Biologist Bruce Jayne (University of Cincinnati) and Steven Newman set out to test Lissman's hypothesis using technology that was unavailable at the time. Using high-definition digital cameras while also recording the electrical impulses generated by particular muscles, they produced an electromyogram (sort of like an EKG), which showed the coordination between the snake's muscles, skin and body. Using boa constrictors (large bodied snakes that generally travel in a straight line across the jungle floor), the two recorded high definition video of the snakes slithering across a horizontal surface that had been marked with distance references. Small dots were also put on the sides of the snakes to mark the subtle movements of their skin.
The movement of the skin is key to rectilinear locomotion.

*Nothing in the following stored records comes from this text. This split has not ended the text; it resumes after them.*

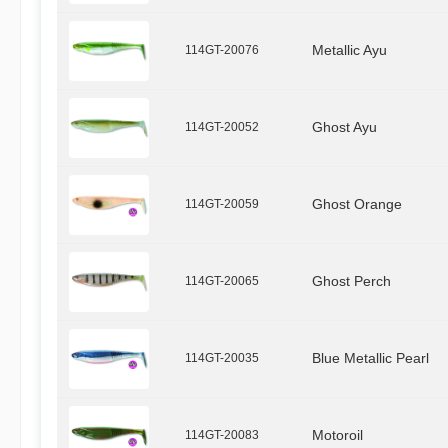
114GT-20076
Metallic Ayu
114GT-20052
Ghost Ayu
114GT-20059
Ghost Orange
114GT-20065
Ghost Perch
114GT-20035
Blue Metallic Pearl
114GT-20083
Motoroil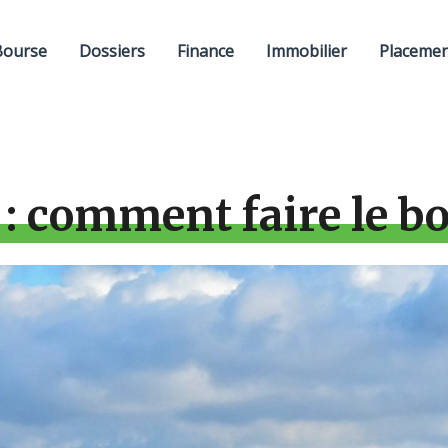
Bourse
Dossiers
Finance
Immobilier
Placeme
 : comment faire le b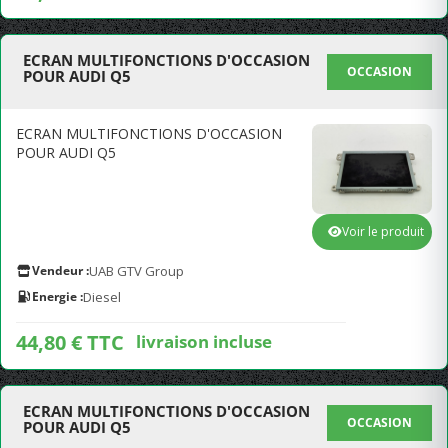
ECRAN MULTIFONCTIONS D'OCCASION
OCCASION
POUR AUDI Q5
ECRAN MULTIFONCTIONS D'OCCASION
POUR AUDI Q5
Voir le produit
Vendeur :
UAB GTV Group
Energie :
Diesel
44,80 € TTC
livraison incluse
ECRAN MULTIFONCTIONS D'OCCASION
OCCASION
POUR AUDI Q5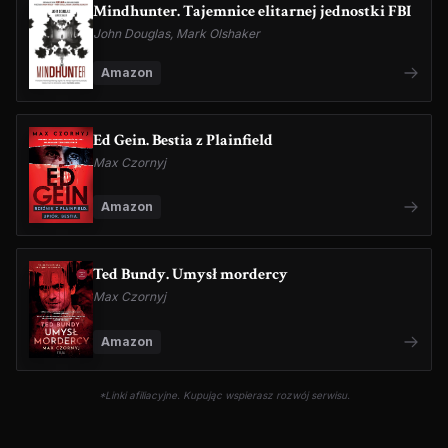
Mindhunter. Tajemnice elitarnej jednostki FBI
John Douglas, Mark Olshaker
Amazon
Ed Gein. Bestia z Plainfield
Max Czornyj
Amazon
Ted Bundy. Umysł mordercy
Max Czornyj
Amazon
*Linki afiliacyjne. Kupując wspierasz rozwój serwisu.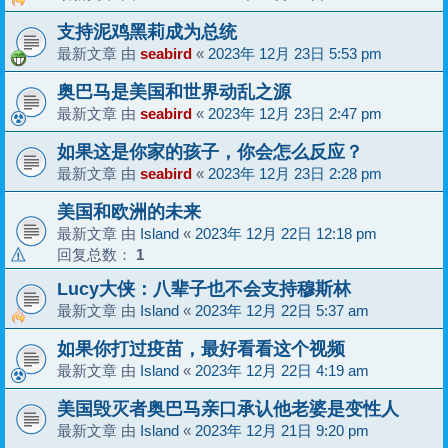
支持泥鸡黑莉成为总统
最新文章 由
seabird
«
2023年 12月 23日 5:53 pm
奥巴马是美国和世界动乱之源
最新文章 由
seabird
«
2023年 12月 23日 2:47 pm
如果这是你家的孩子，你会怎么反应？
最新文章 由
seabird
«
2023年 12月 23日 2:28 pm
美国和欧洲的未来
最新文章 由
Island
«
2023年 12月 22日 12:18 pm
回复总数：
1
Lucy大侠：八辈子也不会支持穆斯林
最新文章 由
Island
«
2023年 12月 22日 5:37 am
如果你打过疫苗，最好看看这个视频
最新文章 由
Island
«
2023年 12月 22日 4:19 am
美国毁灭者奥巴马亲口承认他老婆是变性人
最新文章 由
Island
«
2023年 12月 21日 9:20 pm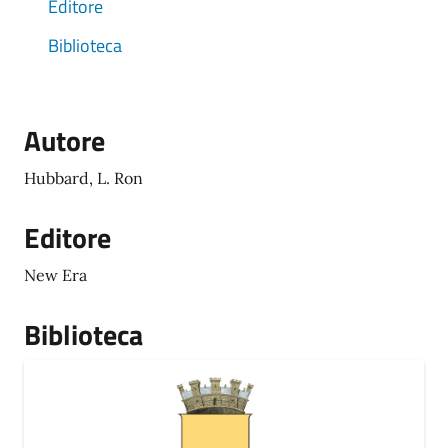
Editore
Biblioteca
Autore
Hubbard, L. Ron
Editore
New Era
Biblioteca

As the reptile moves along, the ventral skin (the belly skin) flexes far more than that over the ribs and back. The skin grips the ground like a car's tire treads, and muscles then pull the skeleture forward in a fluid and seamless motion. This fluid movement is the result of the muscles sequentially activating from the head to the tail. The snake stretches its belly skin forward to gain traction, then the vertebral column is pulled forward; wash, rinse, repeat.

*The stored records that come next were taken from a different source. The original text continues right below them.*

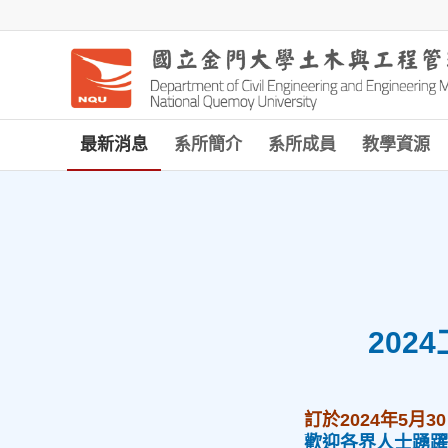
最新消息
系所簡介
系所成員
教學資源
202
訂於2024年5月
歡迎各界人士踴躍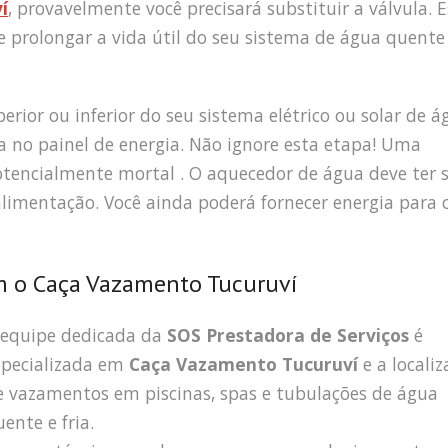
í
, provavelmente você precisará substituir a válvula. E
 prolongar a vida útil do seu sistema de água quente
erior ou inferior do seu sistema elétrico ou solar de á
sa no painel de energia. Não ignore esta etapa! Uma
potencialmente mortal . O aquecedor de água deve ter 
 alimentação. Você ainda poderá fornecer energia para 
m o Caça Vazamento Tucuruví
 equipe dedicada da
SOS Prestadora de Serviços
é
specializada em
Caça Vazamento Tucuruví
e a locali
e vazamentos em piscinas, spas e tubulações de água
ente e fria.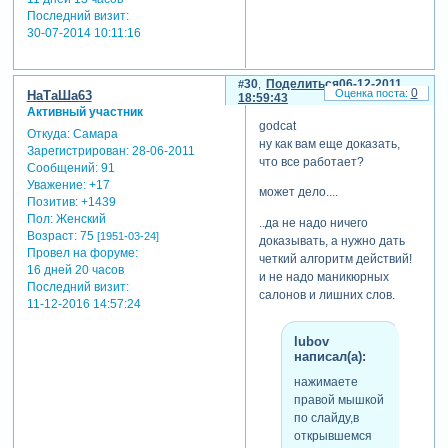
Последний визит:
30-07-2014 10:11:16
30
Поделиться
06-12-2011
0
НаТаШа63
18:59:43
Активный участник
godcat
Откуда:
Самара
ну как вам еще доказать,
Зарегистрирован
: 28-06-2011
что все работает?
Сообщений:
91
Уважение:
+17
может дело....
Позитив:
+1439
Пол:
Женский
..да не надо ничего
Возраст:
75
[1951-03-24]
доказывать, а нужно дать
Провел на форуме:
четкий алгоритм действий!
16 дней 20 часов
и не надо маникюрных
Последний визит:
салонов и лишних слов.
11-12-2016 14:57:24
lubov
написал(а):
нажимаете
правой мышкой
по слайду,в
открывшемся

"The vertebral column moves forward at a constant rate.One set of muscles pulls the skin forward and then it gets anchored in place. And opposite antagonistic muscles pull on the vertebral column." -Newman Source
Though the technology of the time limited his ability to study such moments, the study did confirm that Lissman's hypothesis was largely correct.
"But he hypothesized that the muscle that shortens the skin was the mechanism that propels a snake forward. He got that wrong. But given the time he conducted the study, I marvel at how he was able to do it. I have tremendous admiration for his insights." -Jayne Source
The advantages of such movement for a snake is fairly obvious. Rectilinear movement enables these animals to burrow underground with ease as they don't require the room to bend their bodies. This is ideal for both taking shelter from predators and unfavorable environmental conditions and in obtaining food. For species that feed largely on rodents, this movement allows them to easily enter burrows and seek out their prey where it lives.
"Snakes evolved from burrowing ancestors. You can fit in much narrower holes or tunnels by moving this way than if you had to bend your body and push against something." -Newman Source
So, the big scientific question remains: how does this discovery help us? Actually, this discovery of fluid rectilinear movement could profoundly impact the robotics industry. Developers have already begun working on snake-like robots that move in a serpentine motion in the hopes that these robots could inspect pipelines or underwater equipment. However, if these machines were able to utilize a snake's rectilinear locomotion, they would be able to traverse these tight spaces far more efficiently, which could be a real game changer.
"This research could inform robotics. It would be a big advantage to be able to move in straight lines in small, confined spaces. They could use snake-like robots for search-and-rescue in debris and collapsed buildings." -Newman Source
In other words, the simple understanding of how these reptiles move could be utilized to save human lives. Moving through the tightest spaces, these robots could find victims trapped among debris and allow first responders to focus their rescue efforts. It's just one more example of how these amazing animals, often so feared and hated by humans, could be key to improving human health, wellness and technological advancement.